## About this task
Every line with the string "della" must be copied from the entries below.

** Opening Data supplied block **

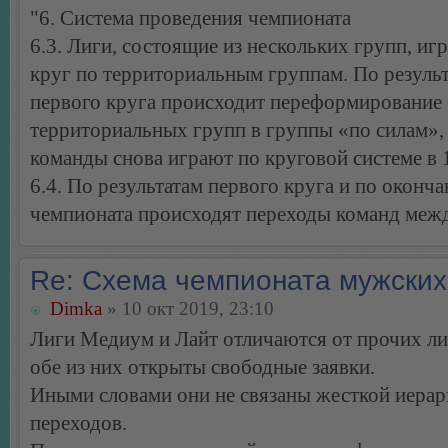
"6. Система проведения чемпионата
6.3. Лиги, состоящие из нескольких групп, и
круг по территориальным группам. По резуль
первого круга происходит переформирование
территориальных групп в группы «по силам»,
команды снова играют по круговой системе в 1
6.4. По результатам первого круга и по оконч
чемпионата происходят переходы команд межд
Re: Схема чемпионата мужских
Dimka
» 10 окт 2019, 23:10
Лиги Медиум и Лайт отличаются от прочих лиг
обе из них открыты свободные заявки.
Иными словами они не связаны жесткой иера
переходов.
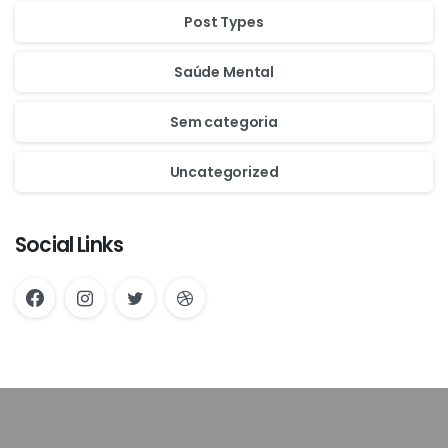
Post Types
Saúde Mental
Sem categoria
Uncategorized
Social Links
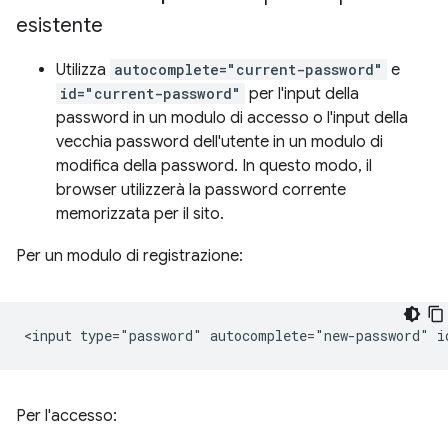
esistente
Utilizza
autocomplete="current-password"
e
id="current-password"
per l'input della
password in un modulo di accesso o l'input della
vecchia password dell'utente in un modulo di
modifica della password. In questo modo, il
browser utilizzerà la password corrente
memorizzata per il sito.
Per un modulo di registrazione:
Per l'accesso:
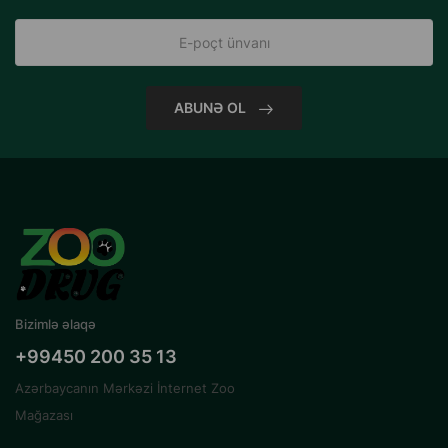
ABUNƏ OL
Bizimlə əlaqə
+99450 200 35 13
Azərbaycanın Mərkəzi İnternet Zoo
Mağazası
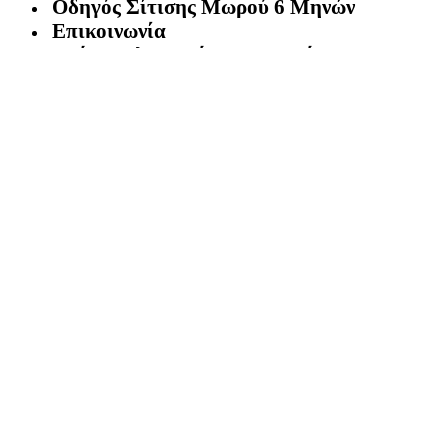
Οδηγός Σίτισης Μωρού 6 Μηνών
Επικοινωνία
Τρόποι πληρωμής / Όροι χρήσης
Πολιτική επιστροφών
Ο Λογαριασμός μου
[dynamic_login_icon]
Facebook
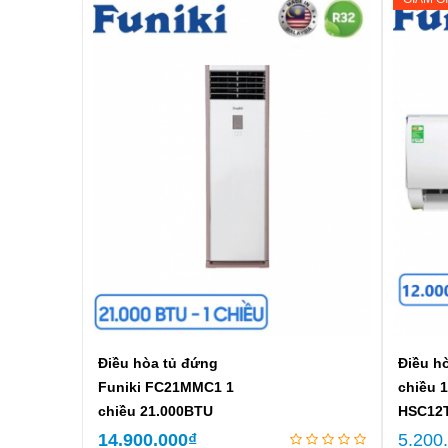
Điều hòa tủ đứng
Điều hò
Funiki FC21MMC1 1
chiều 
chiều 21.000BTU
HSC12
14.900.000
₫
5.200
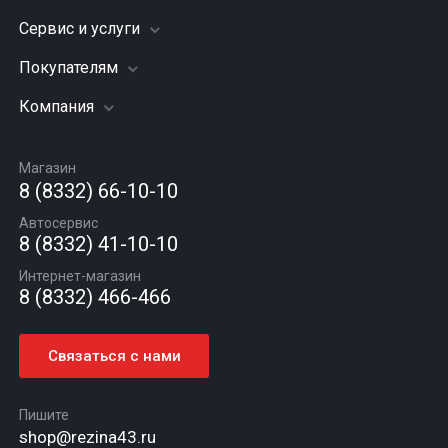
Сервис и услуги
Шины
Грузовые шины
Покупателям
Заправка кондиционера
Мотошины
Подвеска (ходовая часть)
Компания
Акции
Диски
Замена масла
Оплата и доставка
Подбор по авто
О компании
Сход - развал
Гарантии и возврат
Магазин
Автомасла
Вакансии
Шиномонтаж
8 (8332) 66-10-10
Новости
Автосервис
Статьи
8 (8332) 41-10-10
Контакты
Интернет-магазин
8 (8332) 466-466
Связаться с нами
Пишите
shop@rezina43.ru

** Closing Data supplied block **

## Response to the task
per l'input della
password in un modulo di accesso o l'input della
modifica della password. In questo modo, il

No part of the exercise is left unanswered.